What is required
Among the following entries, say how many lines contain the word "Казахстане"; the answer is a number and nothing else.

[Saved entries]
★ ★ ★ ★

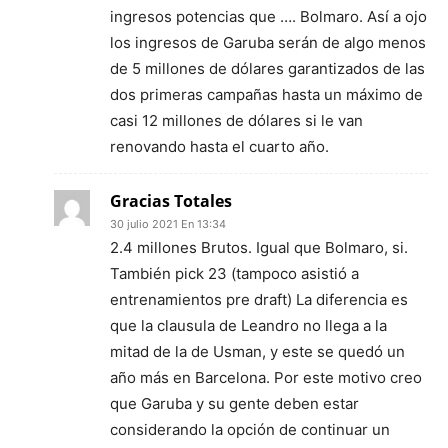
ingresos potencias que …. Bolmaro. Así a ojo
los ingresos de Garuba serán de algo menos
de 5 millones de dólares garantizados de las
dos primeras campañas hasta un máximo de
casi 12 millones de dólares si le van
renovando hasta el cuarto año.
Gracias Totales
30 julio 2021 En 13:34
2.4 millones Brutos. Igual que Bolmaro, si.
También pick 23 (tampoco asistió a
entrenamientos pre draft) La diferencia es
que la clausula de Leandro no llega a la
mitad de la de Usman, y este se quedó un
año más en Barcelona. Por este motivo creo
que Garuba y su gente deben estar
considerando la opción de continuar un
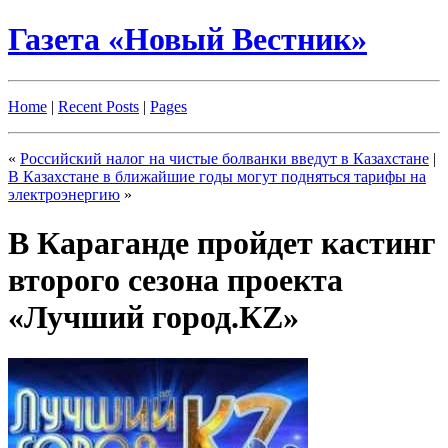
Газета «Новый Вестник»
Home
|
Recent Posts
|
Pages
«
Российский налог на чистые болванки введут в Казахстане
|
В Казахстане в ближайшие годы могут подняться тарифы на
электроэнергию
»
В Караганде пройдет кастинг
второго сезона проекта
«Лучший город.КZ»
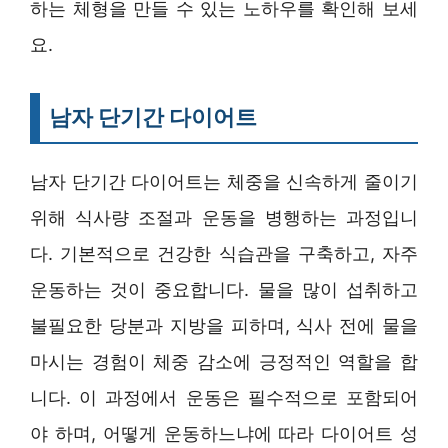
하는 체형을 만들 수 있는 노하우를 확인해 보세
요.
남자 단기간 다이어트
남자 단기간 다이어트는 체중을 신속하게 줄이기
위해 식사량 조절과 운동을 병행하는 과정입니
다. 기본적으로 건강한 식습관을 구축하고, 자주
운동하는 것이 중요합니다. 물을 많이 섭취하고
불필요한 당분과 지방을 피하며, 식사 전에 물을
마시는 경험이 체중 감소에 긍정적인 역할을 합
니다. 이 과정에서 운동은 필수적으로 포함되어
야 하며, 어떻게 운동하느냐에 따라 다이어트 성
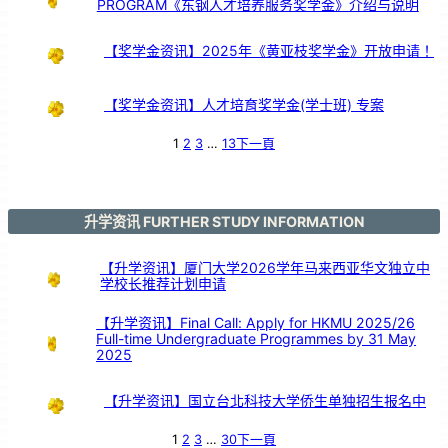
PROGRAM《东钢人才培养服务奖学金》介绍与说明
希
望
【奖学金资讯】2025年《黄亚枝奖学金》开放申请！
【奖学金资讯】人才培育奖学金(学士班) 专案
1
2
3
…
13
下一頁
升学资讯 FURTHER STUDY INFORMATION
【升学资讯】厦门大学2026学年马来西亚华文独立中
学校长推荐计划申请
【升学资讯】Final Call: Apply for HKMU 2025/26
Full-time Undergraduate Programmes by 31 May
2025
【升学资讯】国立台北科技大学侨生单独招生报名中
1
2
3
…
30
下一頁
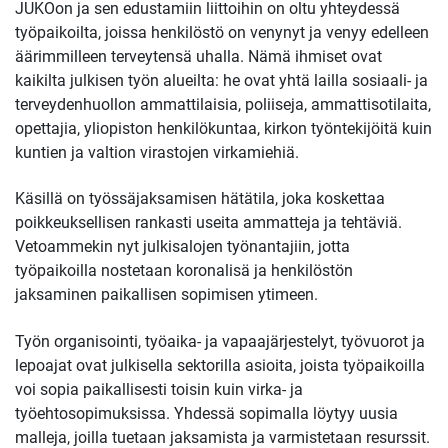
JUKOon ja sen edustamiin liittoihin on oltu yhteydessä
työpaikoilta, joissa henkilöstö on venynyt ja venyy edelleen
äärimmilleen terveytensä uhalla. Nämä ihmiset ovat
kaikilta julkisen työn alueilta: he ovat yhtä lailla sosiaali- ja
terveydenhuollon ammattilaisia, poliiseja, ammattisotilaita,
opettajia, yliopiston henkilökuntaa, kirkon työntekijöitä kuin
kuntien ja valtion virastojen virkamiehiä.
Käsillä on työssäjaksamisen hätätila, joka koskettaa
poikkeuksellisen rankasti useita ammatteja ja tehtäviä.
Vetoammekin nyt julkisalojen työnantajiin, jotta
työpaikoilla nostetaan koronalisä ja henkilöstön
jaksaminen paikallisen sopimisen ytimeen.
Työn organisointi, työaika- ja vapaajärjestelyt, työvuorot ja
lepoajat ovat julkisella sektorilla asioita, joista työpaikoilla
voi sopia paikallisesti toisin kuin virka- ja
työehtosopimuksissa. Yhdessä sopimalla löytyy uusia
malleja, joilla tuetaan jaksamista ja varmistetaan resurssit.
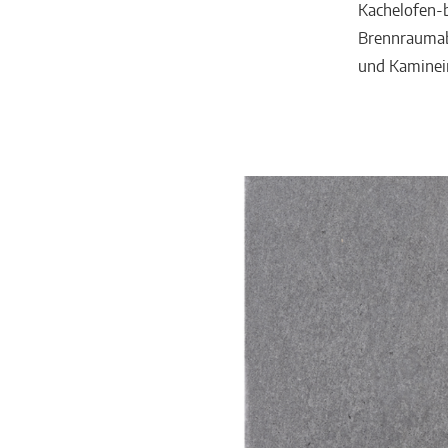
Kachelofen-
Brennraumab
und Kaminein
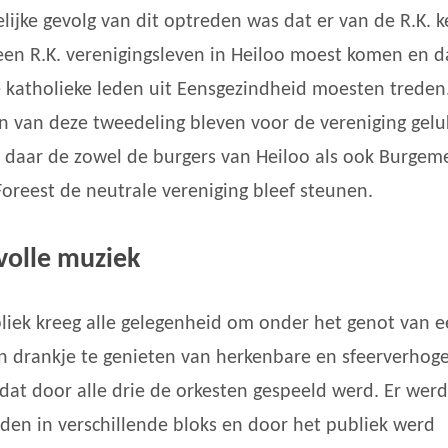
elijke gevolg van dit optreden was dat er van de R.K. k
een R.K. verenigingsleven in Heiloo moest komen en d
e katholieke leden uit Eensgezindheid moesten treden
n van deze tweedeling bleven voor de vereniging gelu
 daar de zowel de burgers van Heiloo als ook Burgem
Foreest de neutrale vereniging bleef steunen.
volle muziek
liek kreeg alle gelegenheid om onder het genot van 
n drankje te genieten van herkenbare en sfeerverhog
dat door alle drie de orkesten gespeeld werd. Er werd
den in verschillende bloks en door het publiek werd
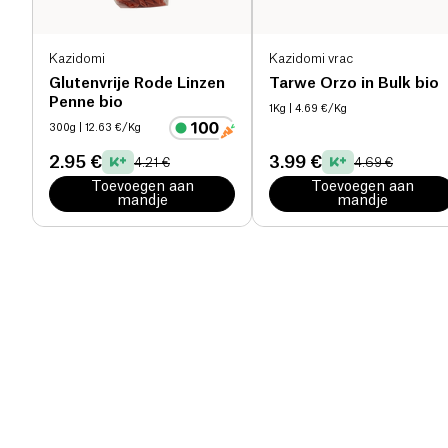
Kazidomi
Kazidomi vrac
Glutenvrije Rode Linzen
Tarwe Orzo in Bulk bio
Penne bio
1Kg
| 4.69 €/Kg
300g
| 12.63 €/Kg
2.95 €
3.99 €
4.21 €
4.69 €
Toevoegen aan
Toevoegen aan
mandje
mandje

★ ★ ★ ★

Exercise output
2